Unfortunately, bullying isn’t anything new. School children across the country experience various forms of bullying on a regular basis. But with the rapid advancement of technology, the same bullying that was once limited to the playground can now make its way beyond the locked doors of homes by way of electronic devices.
What is Cyberbullying?
When an individual utilizes electronic devices such as a cell phone or computer to communicate threats or harassment, it is considered to be cyberbullying or cyberstalking. In North Carolina, cyberbullying is addressed under the school anti-bullying policy, but it is also addressed in criminal court when it has broken a law.
Cyberbullying is any bullying that occurs through digital devices including tablets, cell phones, and computers. Cyberbullying can occur in many places, such as over:
- Text Messages
- Instant Messages
- Social Media
Someone may be charged with cyberbullying in North Carolina under the state’s stalking law if he or she engages in two or more acts against the same, targeted victim and the bully either knew or should have known that such actions would either:
- Cause the victim to suffer substantial distress due to fear of continued harassment, bodily injury, or death, or
- Put the victim in reasonable fear for his or her safety or the safety of his or her family member or friend.
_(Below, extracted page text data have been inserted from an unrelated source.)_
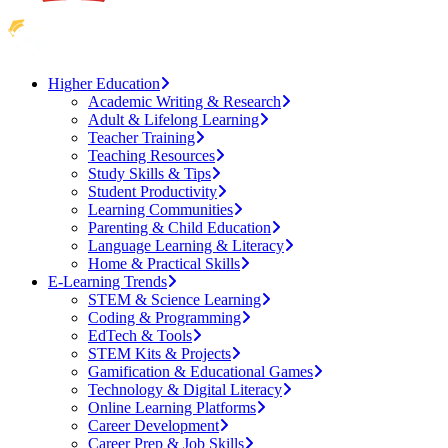
Higher Education
Academic Writing & Research
Adult & Lifelong Learning
Teacher Training
Teaching Resources
Study Skills & Tips
Student Productivity
Learning Communities
Parenting & Child Education
Language Learning & Literacy
Home & Practical Skills
E-Learning Trends
STEM & Science Learning
Coding & Programming
EdTech & Tools
STEM Kits & Projects
Gamification & Educational Games
Technology & Digital Literacy
Online Learning Platforms
Career Development
Career Prep & Job Skills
Stalking is a class A1 misdemeanor that may include fines and jail time depending upon the specific details of the case.
North Carolina’s specific cyberbullying law makes it illegal to use a computer to engage in certain specific, prohibited behaviors such as posing as a minor with a fake user profile and communicating with or posting images or messages about a minor for the purpose of intimidation or torment of that minor of his or her parent.
Cyberbullying is a class 1 misdemeanor if the defendant was 18 or older at the time of the alleged crime, and a class 2 misdemeanor if he or she was younger than 18 at the time of the alleged crime.
Defenses to Criminal Cyberbullying Charges
Such as is the case with any crime; cyberbullying has several defenses that may apply. Such defenses include:
- Free Speech
- Reasonable Fear (whether or not the victim’s fear was in fact reasonable)
Contact Hancock Law Firm, PLLC Today to Discuss Your Case
If you or a loved one has been charged with cyberbullying in North Carolina, a conviction can leave you with long-lasting consequences. That is why it is so important to consult with a knowledgeable and experienced North Carolina Criminal Defense attorney.
At Hancock Law Firm, PLLC, we understand how a conviction of cyberbullying can negatively impact many aspects of your life and will fight to minimize the consequences and the impact of your charges. To learn more or to schedule a free consultation, contact us today!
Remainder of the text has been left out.